As shown in the step ① of Figure 9, ReqAnalyzer first queries the file system to derive the corresponding LBNs of these pages. There are two reasons for performing this task. Firstly, ReqInterceptor runs at the VFS layer and follows the page-level abstraction. By contrast, bcache is a block-layer SSD caching solution and thus maintains data cached in SSDs by the block-level abstraction. Thus, ReqAnalyzer must know the LBNs of these pages so that it can query the SSD cache manager to know the location of each page. As stated in Section 2.3, the concrete file systems are responsible for converting page-based file accesses to LBN-based I/O requests. For example, Figure 10(a) shows a file that is allocated in continuous logical blocks. In the figure, the numbers in each upper rectangle and each lower rounded rectangle are the page number and logical block number, respectively. Here, we make a simplifying assumption that the sizes of a page and a logical number are equal. If a user request accesses the first page index, i.e., 0, of the file, after querying the file system, ReqAnalyzer then knows that its corresponding LBN is 35. After knowing the LBN, ReqAnalyzer then queries the SSD cache manager to determine the location of the corresponding block.

Secondly, and much more importantly, the file may be fragmented. If it is not fragmented, we need only know the LBN of any of the pages in the file. Then, other pages’ LBNs are easily derived without asking the file system. For example, assume that the sizes of a page and a logical block are 4 KB and 512 bytes, respectively. Further, assume that the page number of the first accessed page of a file is p and its corresponding logical block number is q. Then, given any page number x, its corresponding logical block number y is calculated as

y = q + (x - p) \times (4 KB / 512 bytes)

(3)

However, as shown in Figure 10(b), if the file is fragmented, the LBNs are not numbered continuously. In this case, determining the corresponding LBN of a page is only possible by querying the file system.
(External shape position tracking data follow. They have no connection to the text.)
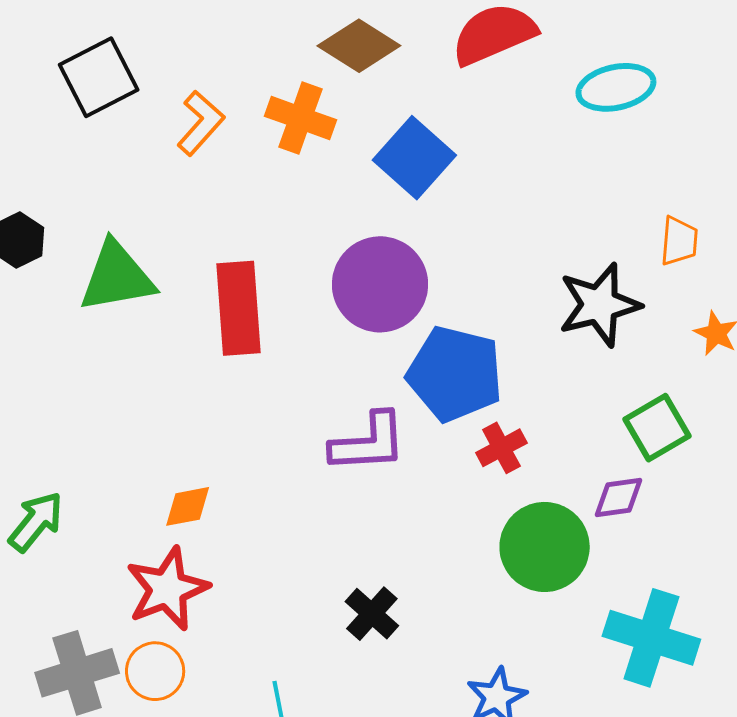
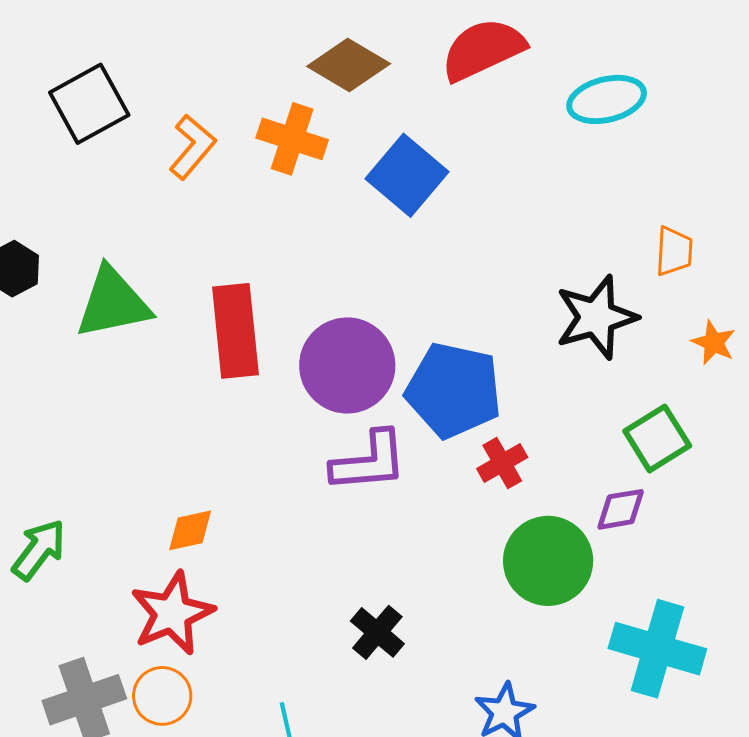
purple circle: (380, 284) -> (347, 365), moved

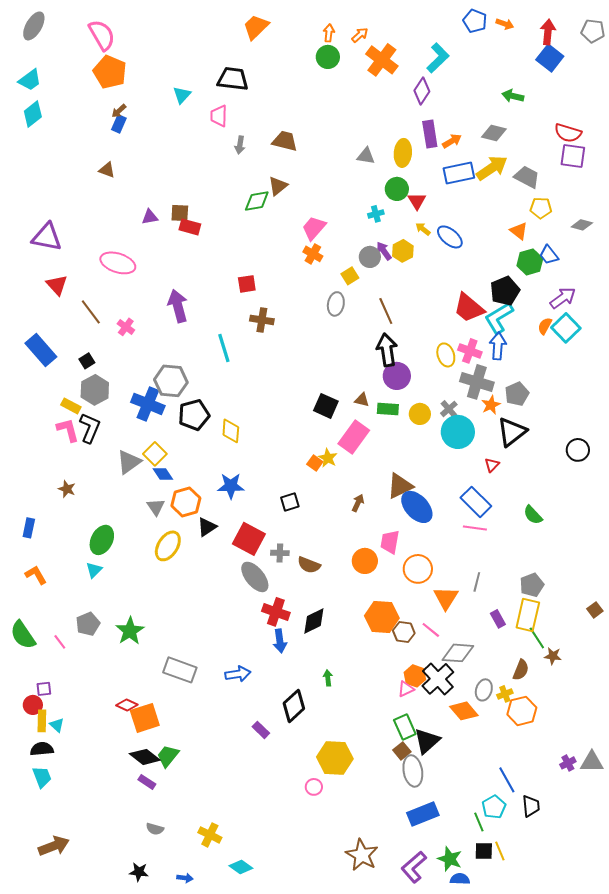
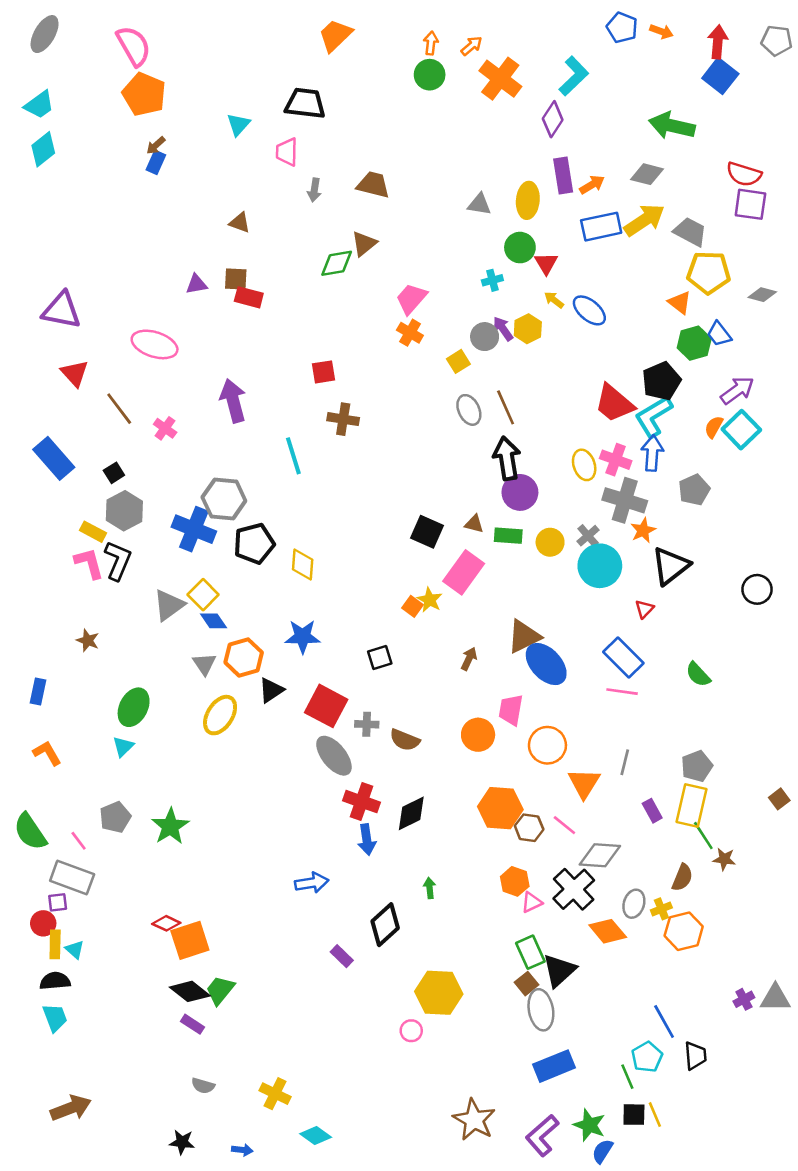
green arrow: (513, 96) -> (672, 126), size x1.6
brown triangle: (107, 170) -> (240, 223), moved
yellow pentagon: (541, 208) -> (709, 272), size x1.5
gray ellipse: (336, 304) -> (469, 410), moved, turned -35
gray pentagon: (517, 394) -> (694, 490), moved
gray rectangle: (180, 670) -> (72, 877), moved
orange hexagon: (415, 676) -> (515, 881), moved
blue semicircle: (460, 879) -> (602, 1151), turned -60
After determining the LBNs, as shown in the step ② of Figure 9, ReqAnalyzer queries bcache, which uses a b+ tree to maintain data cached in the SSD, to determine whether the data to be prefetched is cached in the SSD or stored in the HDD.

4.4. RaHandler

RaHandler makes the actual prefetching decisions. As stated in Section 3, in an SSD-based caching storage system, HDDs and SSDs have different access performance models and their associated I/O workloads exhibit different access regularities. Thus, RaHandler is both device-aware and workload-aware, and adopts different prefetching policies to prefetch data from SSDs and HDDs.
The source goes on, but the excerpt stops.